Slides from my ILC09 lightning talk

April 1st, 2009

I gave a lightning talk at ILC09 on threads and GC implementation in Clozure CL.

I put the slides and the one-page paper (as seen in the ILC09 proceedings) at http://www.clozure.com/~rme/.

CCL on x8632: more registers, please

September 19th, 2008

The biggest problem with porting CCL to the x8632 architecture is that the architecture has so few registers. I need to talk a little bit about how CCL’s GC works in order to explain why the small number of registers is a problem.

CCL is designed to use pre-emptively scheduled OS threads. This means that a context switch can happen at any instruction boundary. Since other threads might allocate memory, this means that a GC can happen between any two instructions, too.

(The following summarizes information found in the Implementation Details of Clozure CL chapter of the CCL manual.)

The GC in CCL is precise. That is, it believes that it can always tell whether a register or a stack location contains a lisp value or just raw bits. In order it to enable it to do this, we have to adopt and follow strict conventions on register and stack usage.

What we do is to partition the machine registers into two sets: one that will always contain raw, unboxed values (”immediates”), and another that will always contain tagged lisp objects (”nodes”).

This works fine on architectures that have a reasonable number of registers. On x8632, we’re so register-starved that it’s impossible to get by with a static partitioning of registers.

We therefore keep a bit mask in thread-local memory that indicates whether a given register is a node or an immediate, and have the GC consult these bits when it runs. This allows us to switch the class of a register at run time.

The default register partitioning looks like this:

  • We have a single “immediate” register. EAX is given the symbolic name %imm0.
  • There are two “dedicated” registers. ESP and EBP have dedicated functionality dictated by the hardware and calling conventions.
  • The remaining 5 registers are “node” registers (%temp0, %temp1, %arg_y, %arg_z, and %fn). We don’t use the x86 string instructions which implicitly use ESI and EDI.

Most of the time, all we need to do is to steal a node register and mark it as an immediate for a couple of instructions. Typically this is because we need to index some foreign pointer, or use MUL or DIV to produce extended-precision results.

Here’s an example of a case where we have to do this.

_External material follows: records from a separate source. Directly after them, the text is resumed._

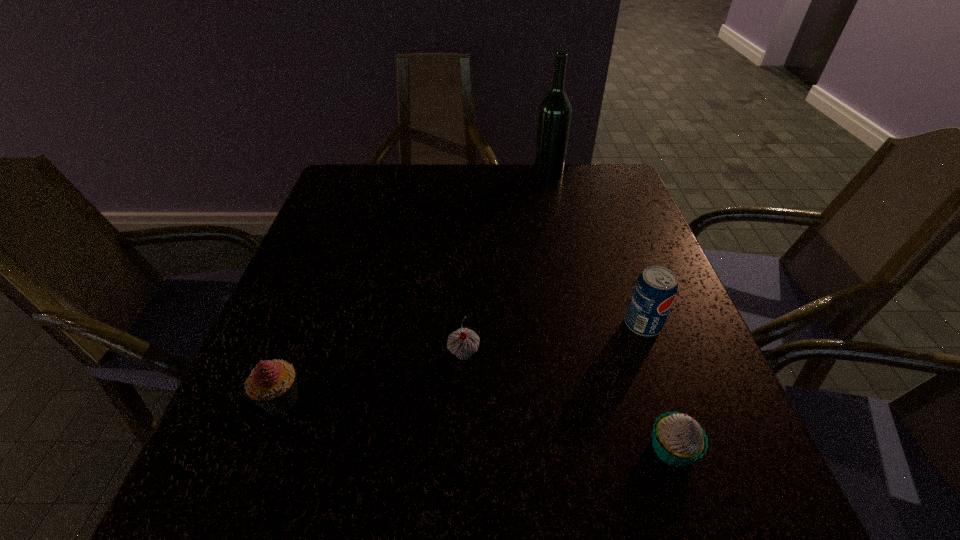 Where is `free space located 0.280m on the front of the third object from left to right`? The width and height of the screenshot is (960, 540). free space located 0.280m on the front of the third object from left to right is located at coordinates (564, 238).

Where is `free location located 0.390m on the back of the fourth nearest object`? Image resolution: width=960 pixels, height=540 pixels. free location located 0.390m on the back of the fourth nearest object is located at coordinates (600, 205).

What are the coordinates of `free space located 0.140m on the right of the leftmost object` in the screenshot? It's located at (386, 399).

The height and width of the screenshot is (540, 960). What are the coordinates of `vacant space located 0.120m on the left of the second object from left to right` in the screenshot? It's located at (384, 354).

At what (x,y) coordinates should I click in order to perform the action: click on free space located 0.100m on the left of the nearest object. Please return your answer as a coordinate pair (x, y). Looking at the image, I should click on (584, 448).

Where is `object located in the far edge section of the desktop`? The width and height of the screenshot is (960, 540). object located in the far edge section of the desktop is located at coordinates (554, 117).

Identify the location of object that is at the near edge. (678, 439).

What are the coordinates of `object positioned at the left edge` in the screenshot? It's located at pyautogui.click(x=272, y=385).

This screenshot has height=540, width=960. I want to click on pop present at the right edge, so click(x=655, y=290).

The image size is (960, 540). Identify the location of cupcake that is at the right edge. (678, 439).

(defx8632lapfunction %%get-unsigned-longlong ((ptr arg_y) (offset arg_z))
  (trap-unless-typecode= ptr x8632::subtag-macptr)
  (mark-as-imm temp0)
  (let ((imm1 temp0))
    (macptr-ptr ptr imm1)
    (unbox-fixnum offset imm0)
    (movq (@ (% imm1) (% imm0)) (% mm0)))
  (mark-as-node temp0)
  (jmp-subprim .SPmakeu64))

The mark-as-imm macro expands to something like this:

(andb ($ bit-for-temp0) (@ (% :rcontext) x8632::tcr.node-regs-mask))

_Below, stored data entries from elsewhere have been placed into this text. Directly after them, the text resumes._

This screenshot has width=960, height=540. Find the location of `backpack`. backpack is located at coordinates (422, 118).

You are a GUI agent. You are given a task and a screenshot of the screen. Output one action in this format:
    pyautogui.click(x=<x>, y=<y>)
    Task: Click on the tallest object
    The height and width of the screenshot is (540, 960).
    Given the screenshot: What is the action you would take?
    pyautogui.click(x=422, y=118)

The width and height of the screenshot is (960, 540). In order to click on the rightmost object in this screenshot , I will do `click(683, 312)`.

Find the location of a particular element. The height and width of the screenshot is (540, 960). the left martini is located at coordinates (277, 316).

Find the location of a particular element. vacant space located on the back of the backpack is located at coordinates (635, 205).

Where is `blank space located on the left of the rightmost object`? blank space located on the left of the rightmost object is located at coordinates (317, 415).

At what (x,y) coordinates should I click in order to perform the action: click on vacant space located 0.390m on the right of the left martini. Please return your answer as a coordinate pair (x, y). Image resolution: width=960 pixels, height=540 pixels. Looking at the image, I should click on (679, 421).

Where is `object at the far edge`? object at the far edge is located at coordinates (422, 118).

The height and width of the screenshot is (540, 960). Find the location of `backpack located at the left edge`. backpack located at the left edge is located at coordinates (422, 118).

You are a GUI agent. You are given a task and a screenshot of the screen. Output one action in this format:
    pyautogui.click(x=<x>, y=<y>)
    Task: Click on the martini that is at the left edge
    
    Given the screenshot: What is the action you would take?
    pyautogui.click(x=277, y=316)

Here, :rcontext is the register that points to a block of thread-local storage (the thread context record). On x8632, it’s an otherwise useless segment register, typically %fs. (We’d be in real trouble if we had to dedicate a GPR to point to thread-local storage on x8632.)

In simple cases like this, there’s actually another alternative. We don’t use the x86 string instructions, so the direction flag in EFLAGS is otherwise unused. So, what we do is to say that if DF is set, then %edx is an immediate register. So, if we used temp1 (aka EDX) instead of temp0 (aka ECX) in the example above, we could actually replace the mark-as-imm/mark-as-node with the (presumably cheaper) std/cld instruction pair.

In fact, I should probably make that change…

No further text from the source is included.